Find how many lines in the material contain "ระหว"; your answer should be that number alone.

┄┄┄┄┄┄┄┄┄┄

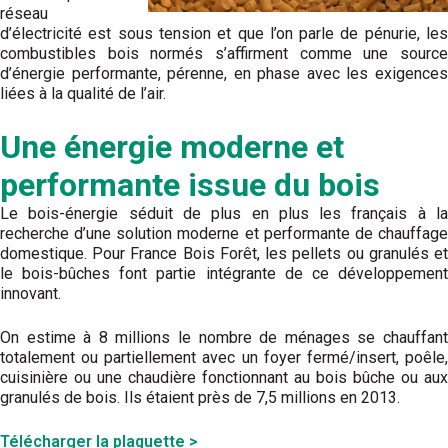
réseau
d’électricité est sous tension et que l’on parle de pénurie, les
combustibles bois normés s’affirment comme une source
d’énergie performante, pérenne, en phase avec les exigences
liées à la qualité de l’air.
Une énergie moderne et
performante issue du bois
Le bois-énergie séduit de plus en plus les français à la
recherche d’une solution moderne et performante de chauffage
domestique. Pour France Bois Forêt, les pellets ou granulés et
le bois-bûches font partie intégrante de ce développement
innovant.
On estime à 8 millions le nombre de ménages se chauffant
totalement ou partiellement avec un foyer fermé/insert, poêle,
cuisinière ou une chaudière fonctionnant au bois bûche ou aux
granulés de bois. Ils étaient près de 7,5 millions en 2013.
Télécharger la plaquette >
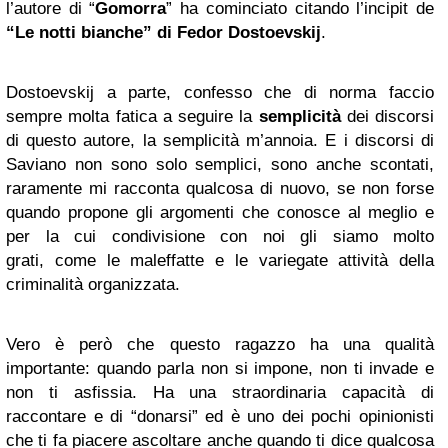
l’autore di “
Gomorra
” ha cominciato citando l’incipit de
“Le notti bianche” di Fedor Dostoevskij
.
Dostoevskij a parte, confesso che di norma faccio
sempre molta fatica a seguire la
semplicità
dei discorsi
di questo autore, la semplicità m’annoia. E i discorsi di
Saviano non sono solo semplici, sono anche scontati,
raramente mi racconta qualcosa di nuovo, se non forse
quando propone gli argomenti che conosce al meglio e
per la cui condivisione con noi gli siamo molto
grati, come le maleffatte e le variegate attività della
criminalità organizzata.
Vero è però che questo ragazzo ha una qualità
importante: quando parla non si impone, non ti invade e
non ti asfissia. Ha una straordinaria capacità di
raccontare e di “donarsi” ed è uno dei pochi opinionisti
che ti fa piacere ascoltare anche quando ti dice qualcosa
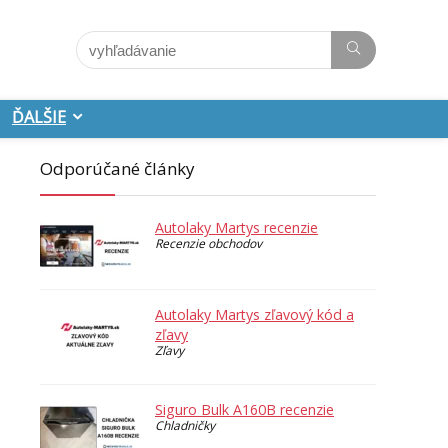
ĎALŠIE
Odporúčané články
Autolaky Martys recenzie
Recenzie obchodov
Autolaky Martys zľavový kód a
zľavy
Zľavy
Siguro Bulk A160B recenzie
Chladničky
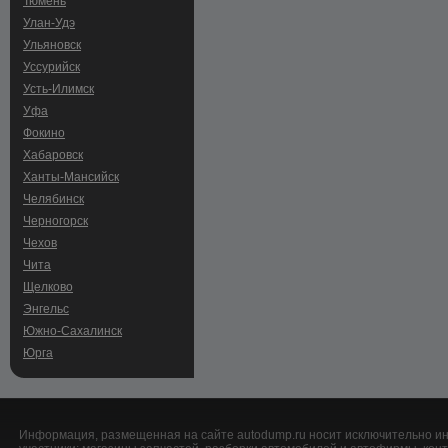
Тюмень
Улан-Удэ
Ульяновск
Уссурийск
Усть-Илимск
Уфа
Фокино
Хабаровск
Ханты-Мансийск
Челябинск
Черногорск
Чехов
Чита
Щелково
Энгельс
Южно-Сахалинск
Юрга
Информация, размещенная на сайте autodump.ru носит исключительно ин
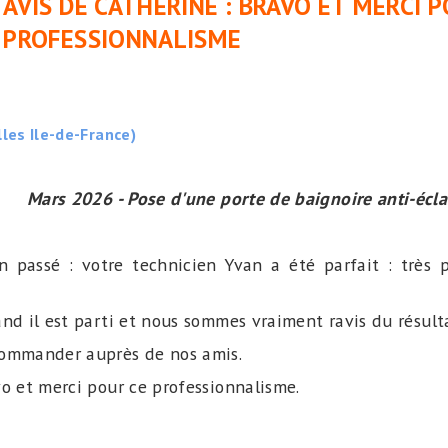
AVIS DE CATHERINE : BRAVO ET MERCI 
PROFESSIONNALISME
lles Ile-de-France)
Mars 2026 - Pose d'une porte de baignoire anti-écl
n passé : votre technicien Yvan a été parfait : très pr
and il est parti et nous sommes vraiment ravis du résult
commander auprès de nos amis.
vo et merci pour ce professionnalisme.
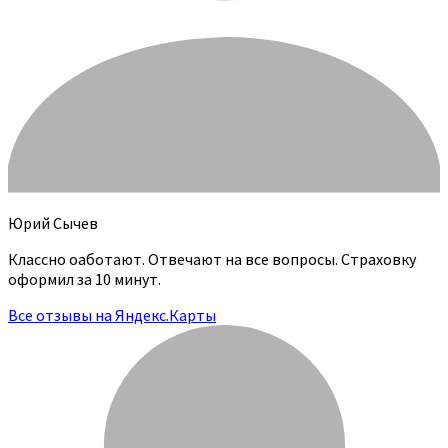
Юрий Сычев
Классно оаботают. Отвечают на все вопросы. Страховку
оформил за 10 минут.
Все отзывы на Яндекс.Карты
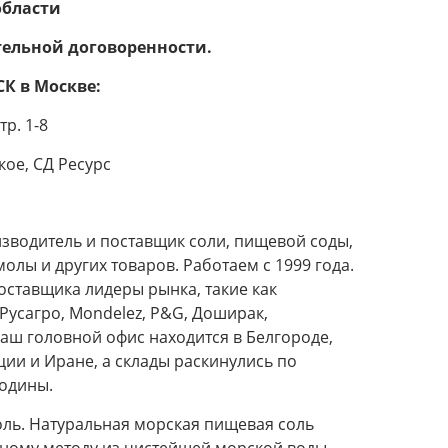
области
ельной договоренности.
К в Москве:
тр. 1-8
кое, СД Ресурс
зводитель и поставщик соли, пищевой соды,
лы и других товаров. Работаем с 1999 года.
оставщика лидеры рынка, такие как
усагро, Mondelez, P&G, Доширак,
аш головной офис находится в Белгороде,
ции и Иране, а склады раскинулись по
одины.
ль. Натуральная морская пищевая соль
нному методу из чистейшей морской воды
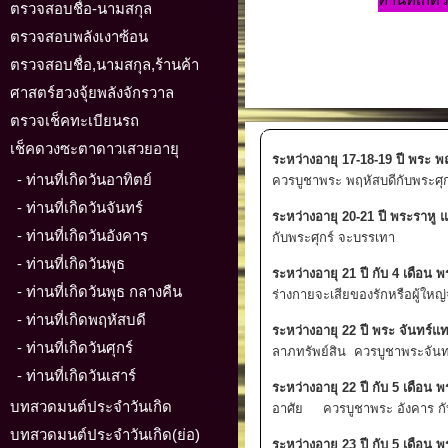
ตรวจสอบชื่อ-นามสกุล
ตรวจสอบพลังเงาซ้อน
ตรวจสอบชื่อ,นามสกุล,ร้านค้า
ศาสตร์ฮวงจุ้ยพลังจักรวาล
ตรวจเช็คทะเบียนรถ
เช็คดวงซะตาดาวเสวยอายุ
ระหว่างอายุ 17-18-19 ปี พระ 
- ท่านที่เกิดวันอาทิตย์
ควรบูชาพระ พฤหัสบดีกับพระศุก
- ท่านที่เกิดวันจันทร์
ระหว่างอายุ 20-21 ปี พระราหู
- ท่านที่เกิดวันอังคาร
กับพระศุกร์ จะบรรเทา
- ท่านที่เกิดวันพุธ
ระหว่างอายุ 21 ปี กับ 4 เดือน
- ท่านที่เกิดวันพุธ กลางคืน
ร่างกายจะเสียของรักหรือผู้ให
- ท่านที่เกิดพฤหัสบดี
ระหว่างอายุ 22 ปี พระ จันทร์
- ท่านที่เกิดวันศุกร์
ลาภทรัพย์สิน ควรบูชาพระจันทร
- ท่านที่เกิดวันเสาร์
ระหว่างอายุ 22 ปี กับ 5 เดือน
บทสวดมนต์ประจำวันเกิด
อาศัย ควรบูชาพระ อังคาร กั
บทสวดมนต์ประจำวันเกิด(ย่อ)
ระหว่างอายุ 23 ปี กับ 5 เดือ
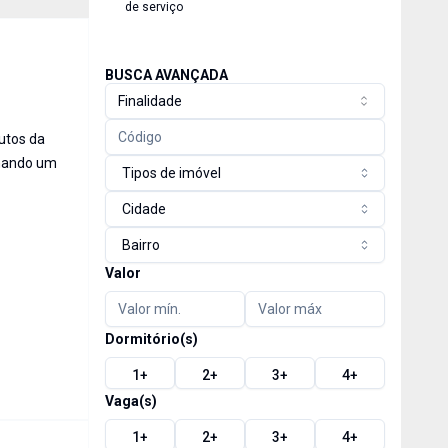
de serviço
BUSCA AVANÇADA
Finalidade
nutos da
onando um
Tipos de imóvel
Cidade
Bairro
Valor
Dormitório(s)
1
+
2
+
3
+
4
+
Vaga(s)
1
+
2
+
3
+
4
+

┄┄┄┄┄┄┄┄┄┄

→ The completed task
6